Doctors expected a total breakdown of Mark's bodily functions. They also anticipated a nervous breakdown. Neither happened. Five months after the accident, Mark returned home. He's confined to a wheelchair. He continues to work on the family farm, but he's a changed man. "I've rearranged my life so that the only things that are important are my family, my friends, and my faith," he said.

Image and Chaplet
The image of The Divine Mercy and the Chaplet of The Divine Mercy both play key roles in the pastoral care advocated by Nurses and Doctors for Divine Mercy. Fathers Seraphim and Kaz both spoke at the conference about these important elements of the Divine Mercy devotion.

Father Seraphim, who served as vice-postulator in North America for the canonization cause of St. Faustina, noted the promises Jesus attached to the recitation of the Chaplet. In the Diary, Jesus says:


• Whoever will recite it will receive great mercy at the hour of death (687).
• When they say this Chaplet in the presence of the dying, I will stand between My Father and the dying person, not as the just Judge but as the Merciful Savior (1541).
• Priests will recommend it to sinners as their last hope of salvation. Even if there were a sinner most hardened, if he were to recite this Chaplet only once, he would receive grace from My infinite mercy (687).
• I desire to grant unimaginable graces to those souls who trust in My mercy (687).
• Through the Chaplet you will obtain everything, if what you ask for is compatible with My will.(1731)

"When we pray the Chaplet for the sick and dying," said Fr. Seraphim, "we know the Lord is fulfilling His promise of being there near them, not as a just judge, but as the Merciful Savior, which they need at that point. ... If we are united with the Lord in His grace, and if we exercise this power, the Lord fulfills it, and we can be sure of it."

Indeed, for patients or their families who are open to spiritual care, the nurses and doctors offer prayercards with the Chaplet. The prayercards also include the image of The Divine Mercy.

Father Kaz, in his talk on Wednesday, noted how powerful the image can be. It can provide a starting point for a discussion about the Lord's mercy, if the patients choose. It also provides a symbol for Christ's presence in the world, including at the bedside.

"You don't even have to say anything," Fr.
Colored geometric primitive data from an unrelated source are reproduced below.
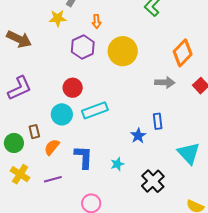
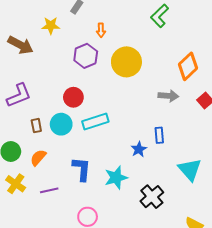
yellow star: (58, 18) -> (51, 26), moved
brown rectangle: (34, 132) -> (36, 126), moved
orange semicircle: (52, 147) -> (38, 158), moved
cyan star: (117, 164) -> (116, 178), size x1.6

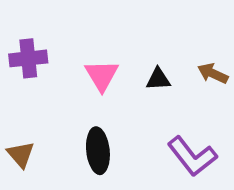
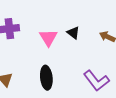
black triangle: (158, 79) -> (73, 33), moved, turned 40

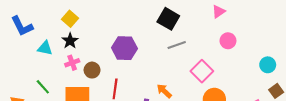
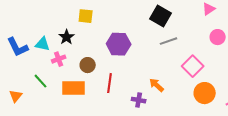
yellow square: (70, 19) -> (86, 16), moved, turned -35
blue L-shape: (22, 26) -> (18, 47), moved
pink cross: (72, 63) -> (59, 59), moved

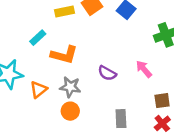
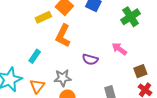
cyan rectangle: (38, 38) -> (35, 56), moved
orange L-shape: (64, 55) -> (63, 36), moved, turned 115

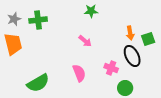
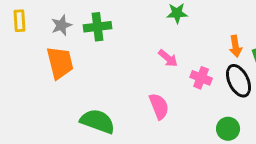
pink cross: (111, 68) -> (201, 78), moved
green semicircle: (38, 83) -> (98, 121), turned -130

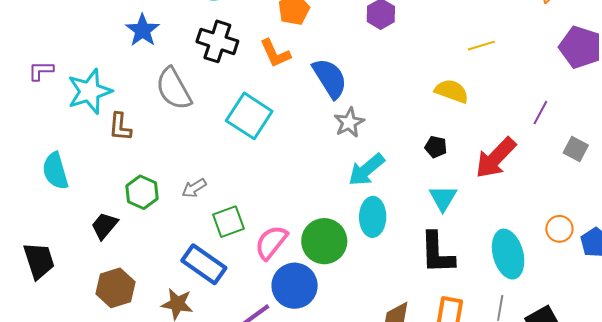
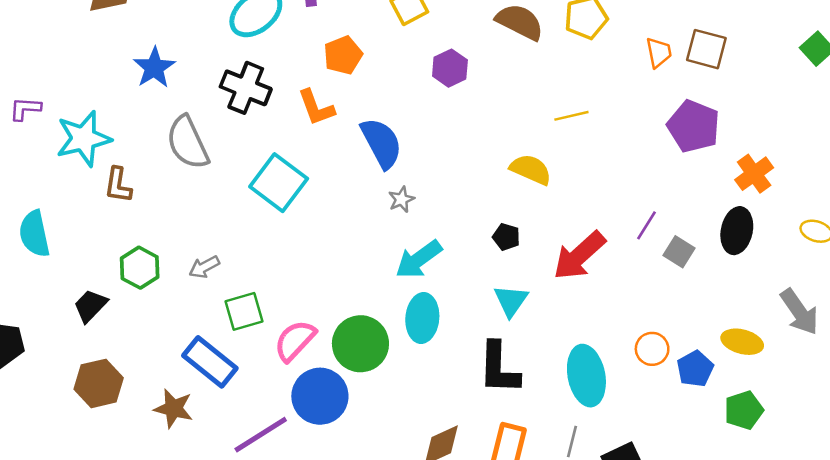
purple line: (540, 113) -> (647, 225), moved
gray star: (349, 123) -> (401, 199), size x0.7

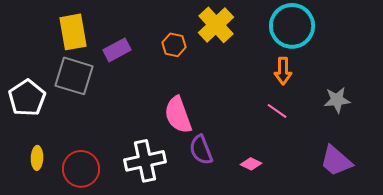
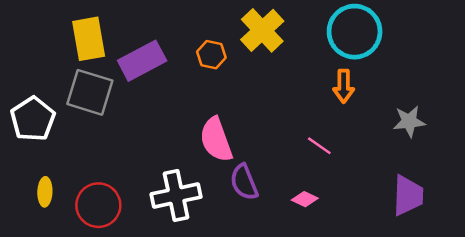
purple rectangle: (117, 50) -> (142, 61), size x1.4
pink line: (277, 111) -> (319, 146), moved
purple trapezoid: (336, 161) -> (408, 195), turned -129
Kaz said. "[By wearing the image] you immediately provide the content and context of sharing faith. ... Our Lord wants them to know that He loves them. He wants them to know that He cares for them and has not forgotten them, that they are surrounded by His presence."
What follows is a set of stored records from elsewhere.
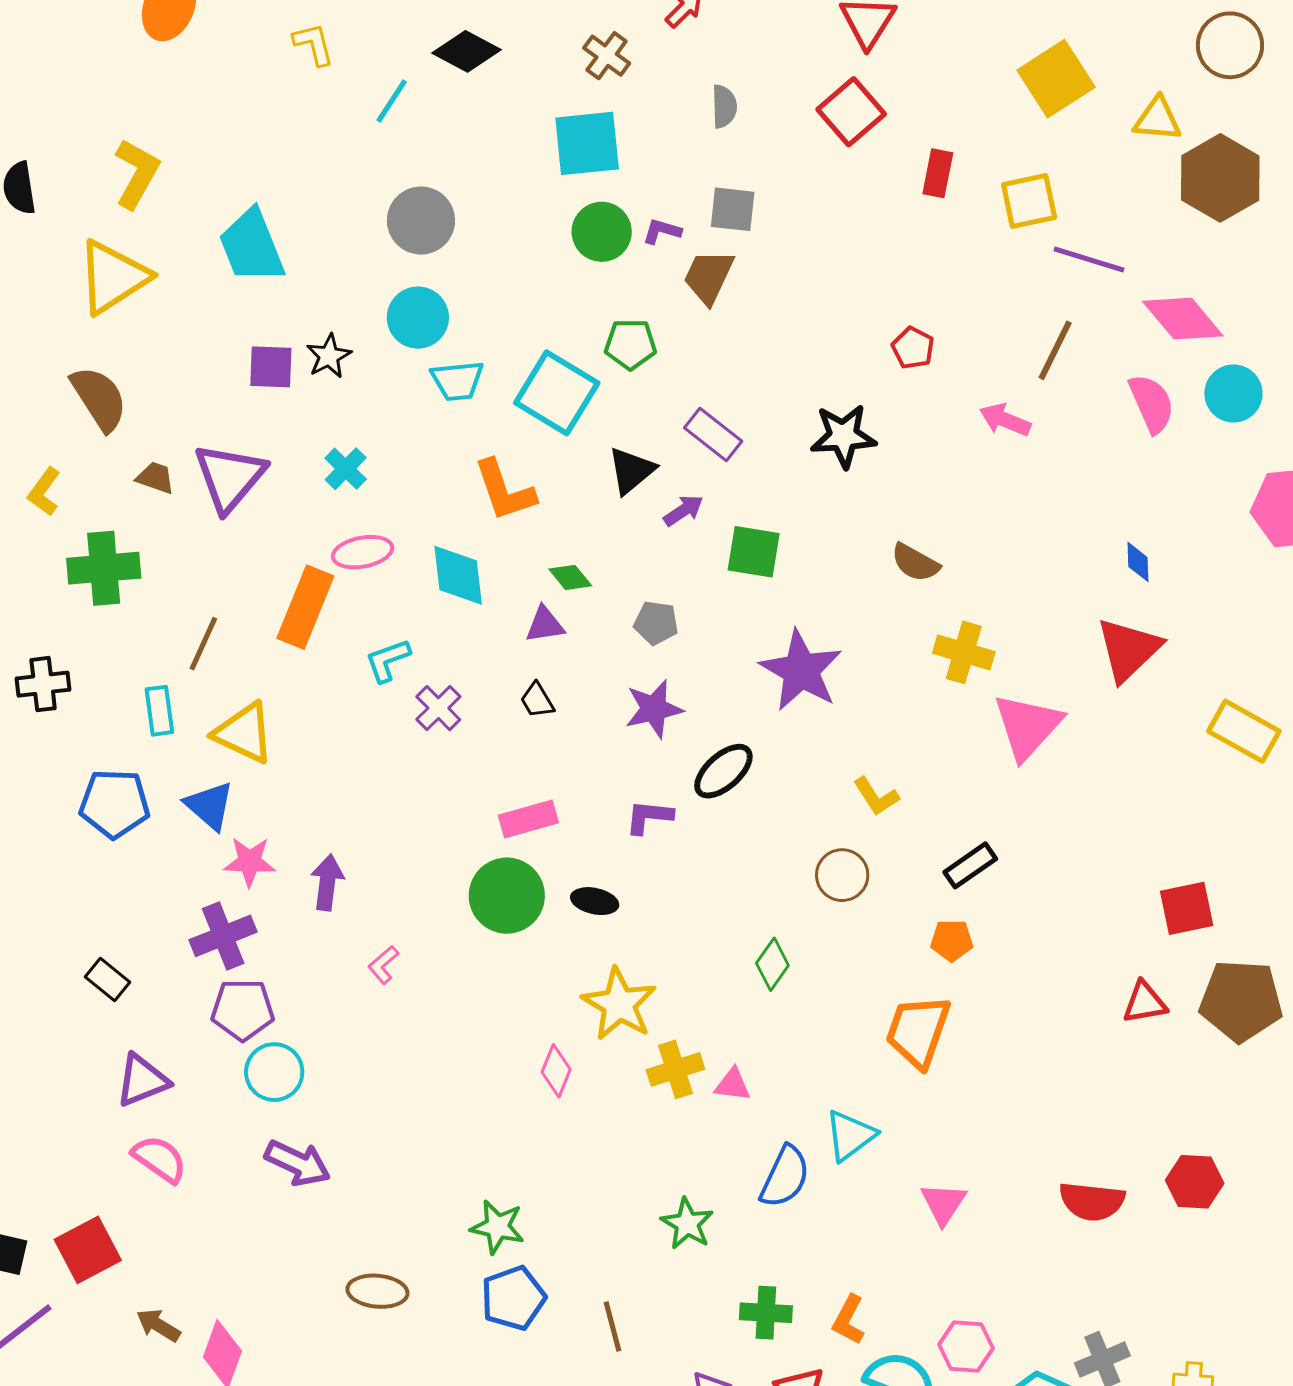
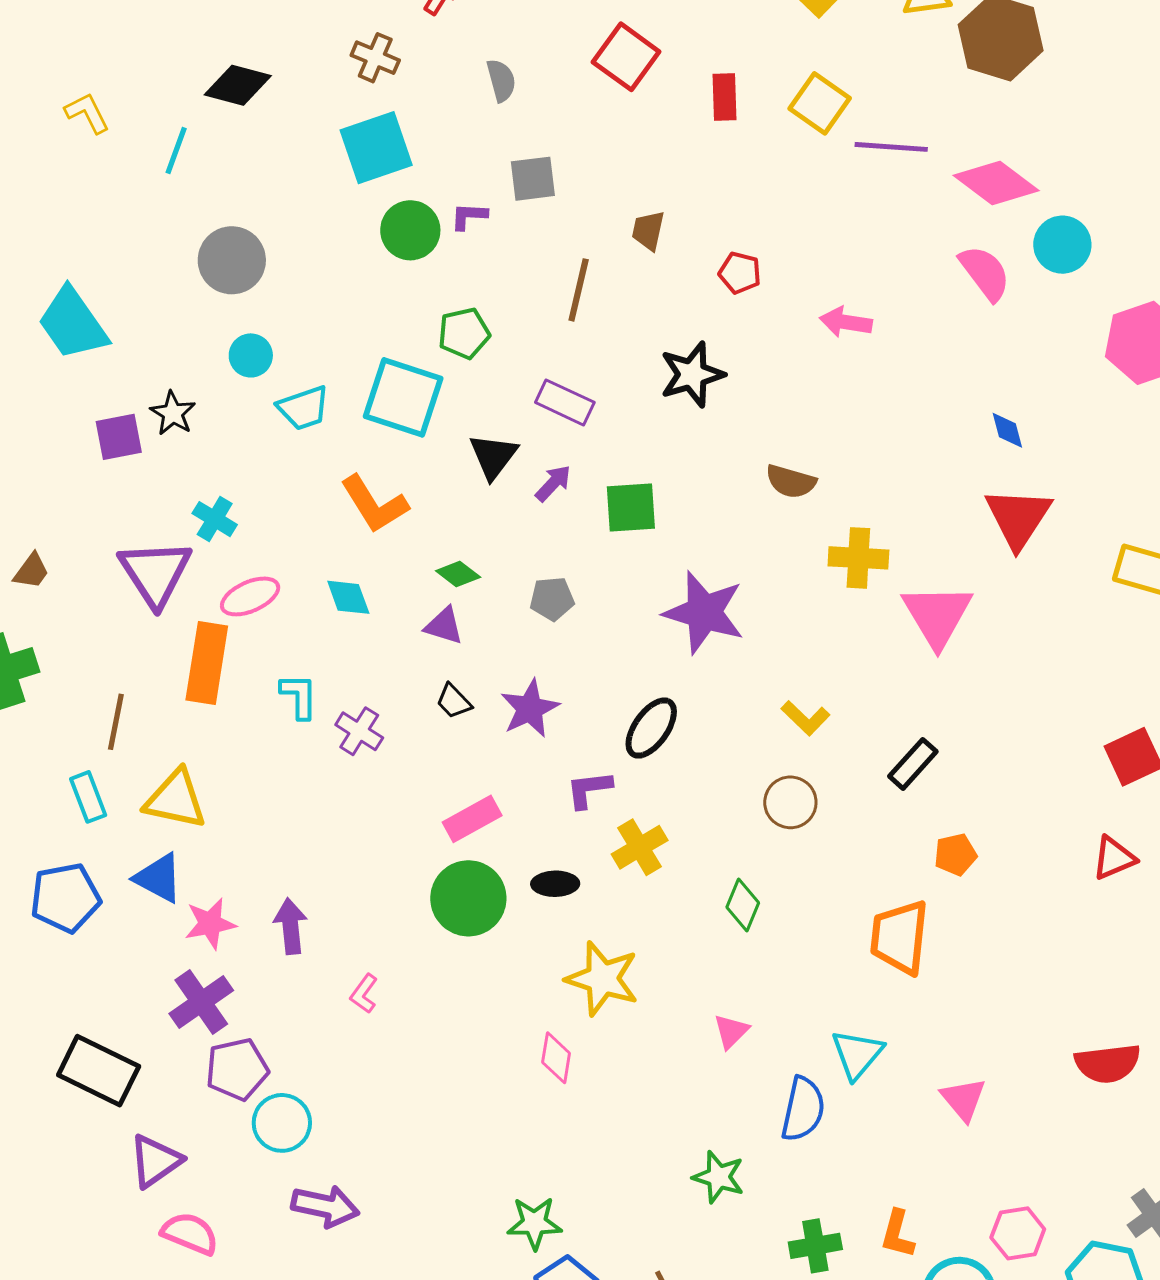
yellow square: (1029, 201) -> (820, 103), turned -30
brown trapezoid: (709, 277) -> (648, 230), moved, size x0.7
cyan circle: (418, 318) -> (251, 355), size x0.7
brown line: (1055, 350) -> (579, 290), moved
purple triangle: (230, 477) -> (155, 573), moved
brown trapezoid: (155, 478) -> (31, 571), turned 120
cyan diamond: (458, 575) -> (348, 597), size x0.7
purple triangle: (545, 625) -> (444, 626), turned 39
cyan L-shape: (388, 660) -> (299, 696), turned 123
purple star: (654, 709) -> (530, 709), moved
orange pentagon: (952, 940) -> (955, 854), moved
black rectangle: (108, 980) -> (99, 1071), size x1.8
yellow cross: (675, 1069) -> (640, 847), moved
pink triangle: (733, 1085) -> (731, 1031), turned -39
It can be a challenge to bring God into the public arena, Fr. Kaz said, "which is what the Evil One wants: Out of sight, out of mind." But Fr. Kaz has noted how faith-based care draws from Western civilization's earliest medical traditions.

"Hospitals were a Christian gift to the world going back centuries," he said. "And most of the nurses were nuns. For them, providing care meant caring for the whole person - the physical person and the spiritual person."

With trust in the Merciful Lord, Nurses and Doctors for Divine Mercy is inspiring a whole new generation of medical professionals with the very same goal.